The ruble plunged more than 11 percent on Tuesday. According to CNBC, this was the currency’s “steepest intraday fall since 1998” due to “weaker oil prices and sanctions against Russia by the West”. Faced with the steep value decrease and disappointed with the inaction of the Russian central bank , several traders decided to dump the currency.
The transaction volume between BTC and the ruble spiked to 819 on Tuesday, a number especially high when compared to the average 230 trades registered during the last month. This means almost a 250 percent increase in transactions, data from the site Bitcoincharts.com shows, and the highest numbers since December 2013.
One of the exchanges being used by the Russian Bitcoiners – despite the fact that BTC is currently illegal in the country – is the Bulgarian BTC-e.

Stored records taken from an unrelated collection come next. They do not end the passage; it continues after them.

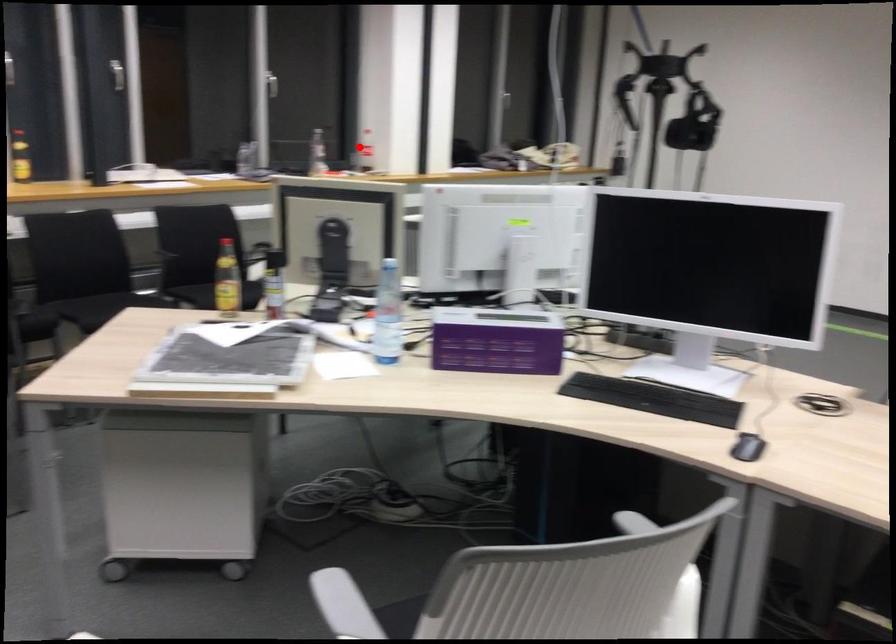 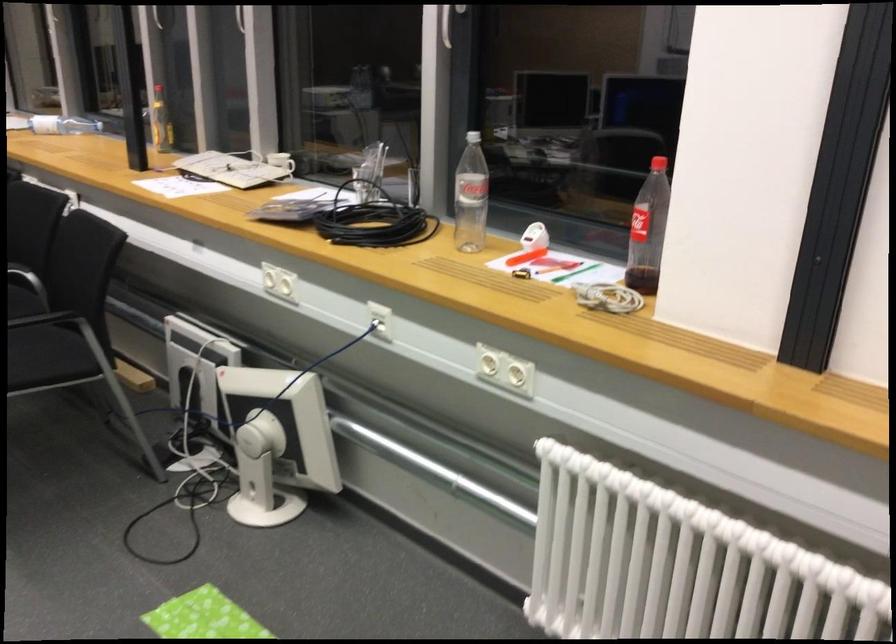 Question: I am providing you with two images of the same scene from different viewpoints. In image1, a red point is highlighted. Considering the same 3D point in image2, which of the following is correct?

Choices:
 (A) It is closer
 (B) It is farther

Answer: (A) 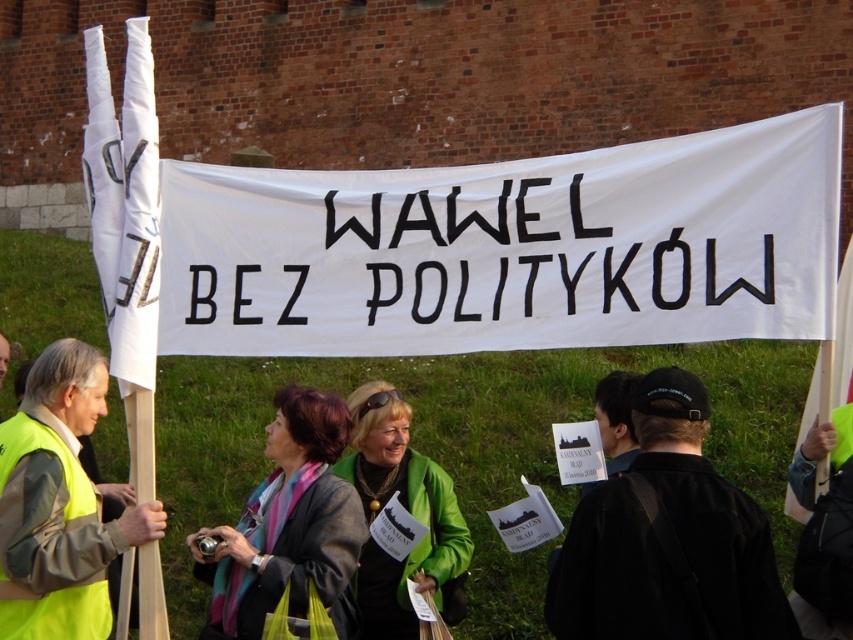 You are a photographer positioned at the origin point of the image coordinate system. You want to capture a closeup shot of the neon yellow vest at center. What are the coordinates where you should aim your camera?

The neon yellow vest at center is located at point coordinates of (59, 504). Therefore, you should aim your camera at those coordinates to capture the closeup shot.

You are a photographer trying to capture a clear shot of both the gray woolen jacket at center and the white paper flag at center. Since you can only focus on one object at a time, which one should you focus on first to ensure the other is still in the frame?

The gray woolen jacket at center is to the left of the white paper flag at center. Since the photographer can focus on one object at a time, focusing on the gray woolen jacket at center first ensures the white paper flag at center remains in the frame to its right.

You are a photographer at the event and want to capture both the neon yellow vest at center and the green leather jacket at center in a single photo. Which object should you focus on first to ensure both are in sharp focus?

You should focus on the neon yellow vest at center first since it is closer to the viewer than the green leather jacket at center. By focusing on the closer object, the depth of field may include both in sharp focus.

It comes as no surprise that the exchange has been showing a discreet spike in ruble transactions throughout the last weeks.
After the spike registered on Tuesday, the volume of transactions between the ruble and Bitcoin remained high on Wednesday (17th). The Russian currency made a slight recovery, gaining over 10 percent against the US dollar. However, the ruble still remains down 13 percent on the week.
“The news coming out of Russia is indeed unparalleled”, Bobby Lee told CNBC. According to the co-founder and CEO of the Chinese Bitcoin exchange BTC China, “the high trading volumes with the ruble is to be expected, given the flight away from this struggling currency. Bitcoin is therefore a natural destination, as well as other strong central bank currencies”.
However, some experts look at this phenomenon as something ephemeral. Akif Khan, one of Bitnet’s bosses, said he would “be surprised if Russians were turning to Bitcoin in any meaningful way given the uncertainty over whether they could use it or store it without penalties in the future”.